Il faut préciser, au préalable, que la France a encore besoin de quelques centrales à gaz et d'importations d'électricité aux heures de pointe, notamment en provenance de l'Allemagne. Mais il faut rappeler aussi que les interconnexions électriques européennes pré-éxistent à la création du marché commun et de l'Union européenne : c'est dans les années 1950 que les électriciens en Europe ont dit qu'il fallait s'interconnecter pour s'assurer d'un secours mutuel et compter sur les pays voisins. Et c'est ensuite qu'on a fait de l'interconnexion pour des raisons économiques. Si tous les pays étaient repliés sur eux-mêmes, il faudrait construire davantage de centrales qui ne tourneraient pas à plein...Quant à bénéficier de tarifs plus bas si on sortait du marché de l'électricité, rappelons le mécanisme : le prix de détail est composé d'un tiers de taxes, un tiers de coût des réseaux et un tiers de coût de production.

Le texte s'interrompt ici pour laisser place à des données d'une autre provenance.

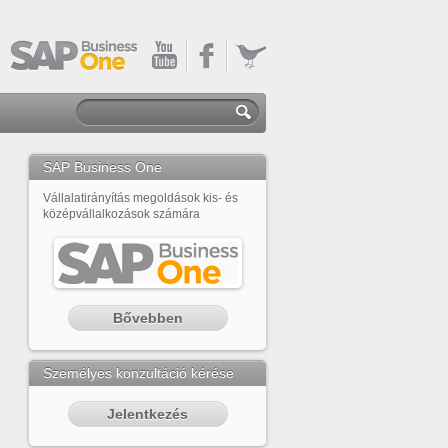
SAP Business One
Vállalatirányítás megoldások kis- és
középvállalkozások számára
Bővebben
Személyes konzultáció kérése
Jelentkezés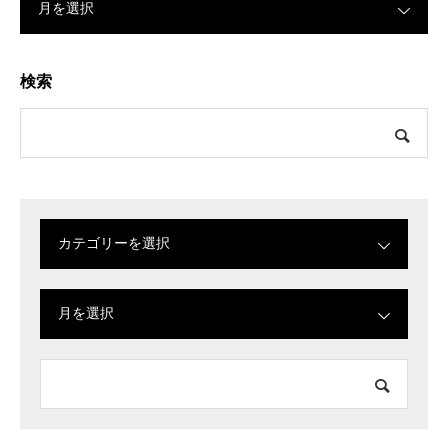
月を選択
検索
カテゴリーを選択
月を選択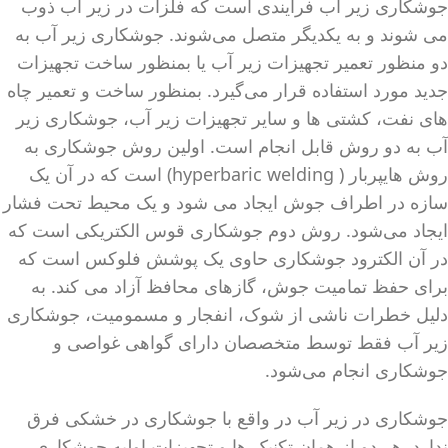
جوشکاری زیر آب فرایندی است که فلزات در زیر آب ذوب
می شوند و به یکدیگر متصل می‌شوند. جوشکاری زیر آب به
دو منظور تعمیر تجهیزات زیر آب یا بمنظور ساخت تجهیزات
جدید مورد استفاده قرار می‌گیرد. بمنظور ساخت و تعمیر چاه
های نفت، کشتی ها و سایر تجهیزات زیر آب، جوشکاری زیر
آب به دو روش قابل انجام است. اولین روش جوشکاری به
روش هایپربار ( hyperbaric welding) است که در آن یک
سازه در اطراف جوش ایجاد می شود و یک محیط تحت فشار
ایجاد می‌شود. روش دوم جوشکاری قوس الکتریکی است که
در آن الکترود جوشکاری حاوی یک پوشش فلوکس است که
برای حفظ تمامیت جوش، گازهای محافظ آزاد می کند. به
دلیل خطرات ناشی از شوک، انفجار و مسمومیت، جوشکاری
زیر آب فقط توسط متخصصان دارای گواهی غواصی و
جوشکاری انجام می‌شود.
جوشکاری در زیر آب در واقع با جوشکاری در خشکی فرق
ندارد. هر دو از همان تکنیک ها و تجهیزات اولیه جوشکاری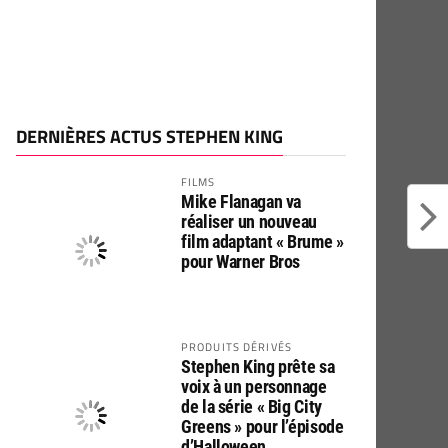
DERNIÈRES ACTUS STEPHEN KING
FILMS
Mike Flanagan va
réaliser un nouveau
film adaptant « Brume »
pour Warner Bros
PRODUITS DÉRIVÉS
Stephen King prête sa
voix à un personnage
de la série « Big City
Greens » pour l’épisode
d’Halloween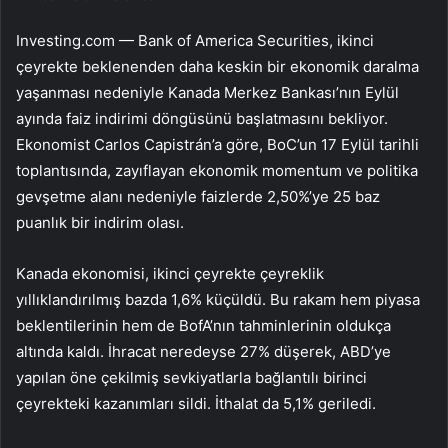
Investing.com —
Bank of America Securities
, ikinci
çeyrekte beklenenden daha keskin bir ekonomik daralma
yaşanması nedeniyle Kanada Merkez Bankası’nın Eylül
ayında faiz indirimi döngüsünü başlatmasını bekliyor.
Ekonomist Carlos Capistrán’a göre, BoC’un 17 Eylül tarihli
toplantısında, zayıflayan ekonomik momentum ve politika
gevşetme alanı nedeniyle faizlerde 2,50%’ye 25 baz
puanlık bir indirim olası.
Kanada ekonomisi, ikinci çeyrekte çeyreklik
yıllıklandırılmış bazda 1,6% küçüldü. Bu rakam hem piyasa
beklentilerinin hem de BofA’nın tahminlerinin oldukça
altında kaldı. İhracat neredeyse 27% düşerek, ABD’ye
yapılan öne çekilmiş sevkiyatlarla bağlantılı birinci
çeyrekteki kazanımları sildi. İthalat da 5,1% geriledi.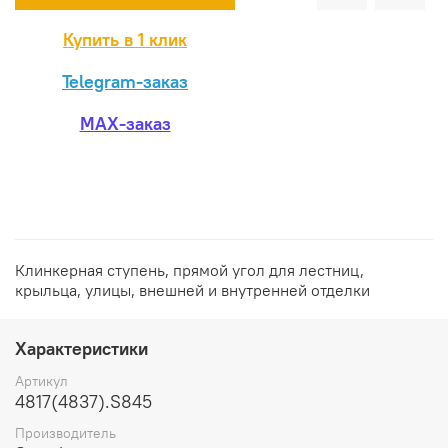
Купить в 1 клик
Telegram-заказ
MAX-заказ
Клинкерная ступень, прямой угол для лестниц,
крыльца, улицы, внешней и внутренней отделки
Характеристики
Артикул
4817(4837).S845
Производитель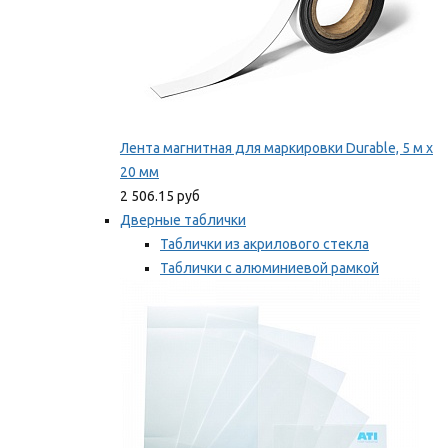
Лента магнитная для маркировки Durable, 5 м х
20 мм
2 506.15 руб
Дверные таблички
Таблички из акрилового стекла
Таблички с алюминиевой рамкой
Таблички с пластиковой рамкой
Мы рекомендуем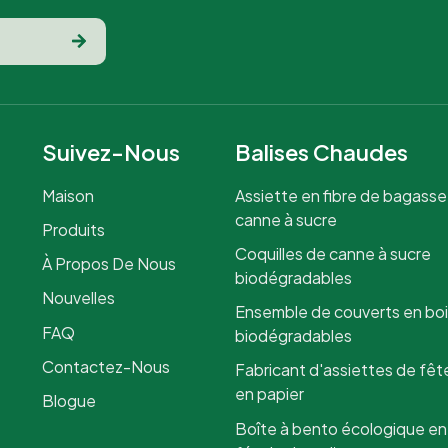
Suivez-Nous
Balises Chaudes
Maison
Assiette en fibre de bagasse
canne à sucre
Produits
Coquilles de canne à sucre
À Propos De Nous
biodégradables
Nouvelles
Ensemble de couverts en bo
FAQ
biodégradables
Contactez-Nous
Fabricant d'assiettes de fêt
en papier
Blogue
Boîte à bento écologique en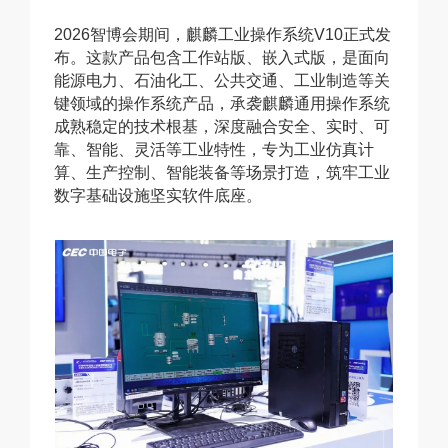
2026智博会期间，麒麟工业操作系统V10正式发
布。这款产品包含工作站版、嵌入式版，是面向
能源电力、石油化工、公共交通、工业制造等关
键领域的操作系统产品，承袭麒麟通用操作系统
成熟稳定的技术根基，深度融合安全、实时、可
靠、智能、灵活等工业特性，专为工业仿真计
算、生产控制、智能装备等场景打造，筑牢工业
数字基础设施坚实软件底座。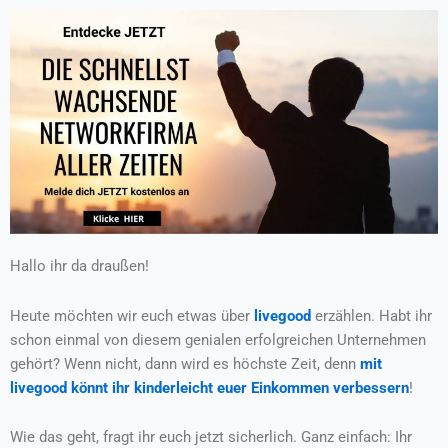
Hallo ihr da draußen!
Heute möchten wir euch etwas über
livegood
erzählen. Habt ihr
schon einmal von diesem genialen erfolgreichen Unternehmen
gehört? Wenn nicht, dann wird es höchste Zeit, denn
mit
livegood könnt ihr kinderleicht euer Einkommen verbessern
!
Wie das geht, fragt ihr euch jetzt sicherlich. Ganz einfach: Ihr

C'est le tarif réglementé de vente. Et dans le coût de production, une partie est basée sur le coût du nucléaire et une partie du marché de gros. Aujourd'hui, ce qu'on peut réformer dans le tarif réglementé de vente en France, c'est le poids du marché de gros si on se met d'accord avec la Commission  européenne. Ce serait possible en favorisant des contrats de fourniture à long terme entre EDF et les fournisseurs alternatifs, ce qui ferait du marché de gros un marché d'ajustement avec un rôle plus modeste... En revanche, il faut rappeler aussi que sur le marché de gros européen, la règle est fixée par la loi de l'offre et de la demande, ce n'est pas la France qui peut bloquer les prix. Soit on ferme les frontières, mais il faut construire de nouvelles centrales, soit on est interconnectés et il faut accepter ce principe de l'offre et de la demande.

Sur le prix de l'énergie toujours, Marine Le Pen veut faire passer la TVA de 20 à 5,5 % pour l'électricité, le gaz, le fioul et le carburant, et ce de manière pérenne. Cela peut-il être une réponse du point de vue social, économique et environnemental ?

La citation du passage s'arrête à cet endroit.